How Much Does A Patent Cost?

What patents cost infographic

Updated 23 July 2023

The average cost of a utility patent in the US is over $50,000. This is just the cost to file a utility patent application and the patent examination process. It does not cover the cost of enforcing your patent, which can be in the millions.

All patent owners should have patent insurance. Insurance allows you to enforce your patent, as well as survive an inbound lawsuit from another patent owner. If your intellectual property is valuable, it should be insured. If it isn’t valuable enough to be insured, why do you have it?

The figures below come from the latest AIPLA bi-annual survey. Please note that this will vary widely – especially because the amount of back and forth with the patent examiner can be one or two Office actions – or it can be brutally long, going on for 10+ years.

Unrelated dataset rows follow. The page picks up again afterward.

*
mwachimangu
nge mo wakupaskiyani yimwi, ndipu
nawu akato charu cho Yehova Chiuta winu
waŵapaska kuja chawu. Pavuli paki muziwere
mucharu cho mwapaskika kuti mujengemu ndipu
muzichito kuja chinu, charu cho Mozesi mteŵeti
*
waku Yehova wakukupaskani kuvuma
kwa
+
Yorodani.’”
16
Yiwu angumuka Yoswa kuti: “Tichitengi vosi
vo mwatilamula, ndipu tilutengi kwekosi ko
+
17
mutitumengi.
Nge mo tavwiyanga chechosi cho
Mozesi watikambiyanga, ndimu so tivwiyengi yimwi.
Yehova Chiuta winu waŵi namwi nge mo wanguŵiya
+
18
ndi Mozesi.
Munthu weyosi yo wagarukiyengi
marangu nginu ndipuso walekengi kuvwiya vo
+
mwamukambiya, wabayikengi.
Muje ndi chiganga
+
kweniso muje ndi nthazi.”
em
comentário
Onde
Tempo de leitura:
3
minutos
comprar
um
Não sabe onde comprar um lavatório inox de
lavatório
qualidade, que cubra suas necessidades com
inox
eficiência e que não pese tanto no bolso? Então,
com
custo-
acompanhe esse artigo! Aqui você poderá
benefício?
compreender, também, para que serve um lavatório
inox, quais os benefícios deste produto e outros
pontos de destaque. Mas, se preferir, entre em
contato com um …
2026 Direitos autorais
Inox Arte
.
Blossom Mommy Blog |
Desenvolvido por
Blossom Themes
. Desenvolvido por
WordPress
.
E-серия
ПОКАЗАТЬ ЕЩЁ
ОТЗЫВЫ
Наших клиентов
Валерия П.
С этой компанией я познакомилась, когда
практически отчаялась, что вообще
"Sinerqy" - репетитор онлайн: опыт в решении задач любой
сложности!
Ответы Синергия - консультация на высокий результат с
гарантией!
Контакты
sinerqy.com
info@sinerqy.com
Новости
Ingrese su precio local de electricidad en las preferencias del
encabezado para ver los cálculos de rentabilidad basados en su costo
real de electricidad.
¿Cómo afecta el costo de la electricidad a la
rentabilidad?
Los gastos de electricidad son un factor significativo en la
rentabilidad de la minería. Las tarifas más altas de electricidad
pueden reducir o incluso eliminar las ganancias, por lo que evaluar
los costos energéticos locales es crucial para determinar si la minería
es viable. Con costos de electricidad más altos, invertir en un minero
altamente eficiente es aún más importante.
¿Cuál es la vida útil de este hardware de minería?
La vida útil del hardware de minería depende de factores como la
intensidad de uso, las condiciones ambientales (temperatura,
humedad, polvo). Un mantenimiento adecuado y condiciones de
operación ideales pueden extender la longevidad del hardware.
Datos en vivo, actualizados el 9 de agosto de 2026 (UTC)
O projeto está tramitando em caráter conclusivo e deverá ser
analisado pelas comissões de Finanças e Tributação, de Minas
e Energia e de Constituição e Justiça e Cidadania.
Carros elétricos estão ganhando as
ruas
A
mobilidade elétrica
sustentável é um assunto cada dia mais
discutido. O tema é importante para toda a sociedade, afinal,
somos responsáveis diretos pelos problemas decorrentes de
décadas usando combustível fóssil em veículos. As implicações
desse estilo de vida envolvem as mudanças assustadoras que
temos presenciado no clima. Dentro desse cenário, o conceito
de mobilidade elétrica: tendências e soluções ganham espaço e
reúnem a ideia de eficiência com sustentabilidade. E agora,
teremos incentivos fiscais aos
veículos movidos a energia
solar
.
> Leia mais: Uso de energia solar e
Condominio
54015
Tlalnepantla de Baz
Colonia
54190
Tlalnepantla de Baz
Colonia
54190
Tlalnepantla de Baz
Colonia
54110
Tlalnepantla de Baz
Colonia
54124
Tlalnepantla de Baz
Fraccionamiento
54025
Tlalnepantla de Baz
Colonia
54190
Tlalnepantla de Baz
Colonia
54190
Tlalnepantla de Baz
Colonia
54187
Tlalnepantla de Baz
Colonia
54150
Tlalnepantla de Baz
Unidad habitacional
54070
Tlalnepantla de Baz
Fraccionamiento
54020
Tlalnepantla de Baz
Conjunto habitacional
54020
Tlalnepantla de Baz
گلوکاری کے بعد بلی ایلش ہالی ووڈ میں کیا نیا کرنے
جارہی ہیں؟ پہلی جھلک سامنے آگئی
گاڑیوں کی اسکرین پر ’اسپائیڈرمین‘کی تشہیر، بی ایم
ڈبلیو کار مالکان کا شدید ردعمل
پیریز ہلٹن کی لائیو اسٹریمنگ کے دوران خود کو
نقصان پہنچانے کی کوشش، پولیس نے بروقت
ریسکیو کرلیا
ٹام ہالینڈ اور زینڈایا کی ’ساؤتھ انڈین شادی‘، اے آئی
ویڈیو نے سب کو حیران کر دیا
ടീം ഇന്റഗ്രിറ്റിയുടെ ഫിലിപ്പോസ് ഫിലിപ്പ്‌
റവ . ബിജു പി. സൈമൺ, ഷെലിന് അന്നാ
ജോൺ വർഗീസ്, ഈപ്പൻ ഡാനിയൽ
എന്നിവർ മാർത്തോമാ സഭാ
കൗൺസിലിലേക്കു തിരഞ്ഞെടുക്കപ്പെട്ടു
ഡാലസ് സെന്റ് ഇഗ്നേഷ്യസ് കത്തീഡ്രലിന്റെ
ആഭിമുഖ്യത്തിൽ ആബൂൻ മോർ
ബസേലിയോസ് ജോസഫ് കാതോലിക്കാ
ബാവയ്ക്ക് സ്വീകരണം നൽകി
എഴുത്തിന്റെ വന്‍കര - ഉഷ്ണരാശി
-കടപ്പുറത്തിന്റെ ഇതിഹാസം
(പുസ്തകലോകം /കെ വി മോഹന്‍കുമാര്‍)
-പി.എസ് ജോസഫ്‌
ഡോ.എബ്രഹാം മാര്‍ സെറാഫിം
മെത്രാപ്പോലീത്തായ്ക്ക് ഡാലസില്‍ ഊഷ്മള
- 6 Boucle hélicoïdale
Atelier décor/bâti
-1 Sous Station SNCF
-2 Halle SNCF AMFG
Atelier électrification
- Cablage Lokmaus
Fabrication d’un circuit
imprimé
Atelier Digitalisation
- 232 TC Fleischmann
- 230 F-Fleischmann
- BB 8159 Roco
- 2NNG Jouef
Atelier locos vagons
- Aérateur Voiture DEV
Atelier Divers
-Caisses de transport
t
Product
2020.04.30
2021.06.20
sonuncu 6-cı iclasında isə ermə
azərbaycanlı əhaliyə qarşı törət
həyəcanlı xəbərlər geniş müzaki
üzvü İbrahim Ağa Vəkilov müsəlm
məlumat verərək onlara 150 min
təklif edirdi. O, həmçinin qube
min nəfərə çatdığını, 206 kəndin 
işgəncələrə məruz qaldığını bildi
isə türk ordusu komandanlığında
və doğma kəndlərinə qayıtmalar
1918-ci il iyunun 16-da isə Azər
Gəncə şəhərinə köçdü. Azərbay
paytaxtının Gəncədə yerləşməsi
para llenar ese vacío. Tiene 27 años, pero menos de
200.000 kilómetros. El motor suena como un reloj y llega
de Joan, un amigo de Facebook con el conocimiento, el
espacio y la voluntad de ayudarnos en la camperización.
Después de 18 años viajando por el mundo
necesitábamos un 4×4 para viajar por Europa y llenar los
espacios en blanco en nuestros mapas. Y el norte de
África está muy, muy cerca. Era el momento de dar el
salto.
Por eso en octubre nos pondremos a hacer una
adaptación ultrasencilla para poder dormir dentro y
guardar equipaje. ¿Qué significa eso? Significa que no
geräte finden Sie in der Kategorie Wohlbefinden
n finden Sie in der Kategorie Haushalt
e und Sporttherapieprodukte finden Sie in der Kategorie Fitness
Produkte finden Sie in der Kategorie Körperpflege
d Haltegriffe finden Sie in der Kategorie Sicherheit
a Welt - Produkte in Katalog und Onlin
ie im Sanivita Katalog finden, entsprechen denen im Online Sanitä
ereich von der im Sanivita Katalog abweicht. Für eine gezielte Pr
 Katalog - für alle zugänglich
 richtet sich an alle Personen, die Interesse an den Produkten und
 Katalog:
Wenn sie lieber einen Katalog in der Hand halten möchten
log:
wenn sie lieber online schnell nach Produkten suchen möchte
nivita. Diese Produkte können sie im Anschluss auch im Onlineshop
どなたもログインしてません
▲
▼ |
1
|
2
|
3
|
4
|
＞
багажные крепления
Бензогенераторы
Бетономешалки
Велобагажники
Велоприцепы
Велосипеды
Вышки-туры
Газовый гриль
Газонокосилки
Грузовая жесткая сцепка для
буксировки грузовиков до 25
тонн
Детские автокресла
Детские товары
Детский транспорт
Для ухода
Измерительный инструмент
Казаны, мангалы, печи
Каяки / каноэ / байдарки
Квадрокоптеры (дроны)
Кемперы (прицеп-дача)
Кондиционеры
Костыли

Stage:USPTO FeesAverage Patent Attorney Fees
Pre-filing professional patent search$1,500-4,000
Drafting and filing – biotechnology/chemistry$660$11,400
Drafting and filing – electrical/computer$660$10,923
Drafting and filing – mechanical$660$9,500
Amendment/Argument after rejection$0-660$2,300-4,000
Examiner interview $1000-2000
Misc fees (assignments, information disclosure statements, declarations, power of attorney, etc.) $1500
Issue fee payment$480$1500

There will be, on average, 4.2 office actions/rejections per utility patent. Some utility patents will issue right away, and some will take a lot of back-and-forth with the examiner. One dirty little secret about patent law is that patent attorneys make more money on the back-and-forth, but they never tell you that up front.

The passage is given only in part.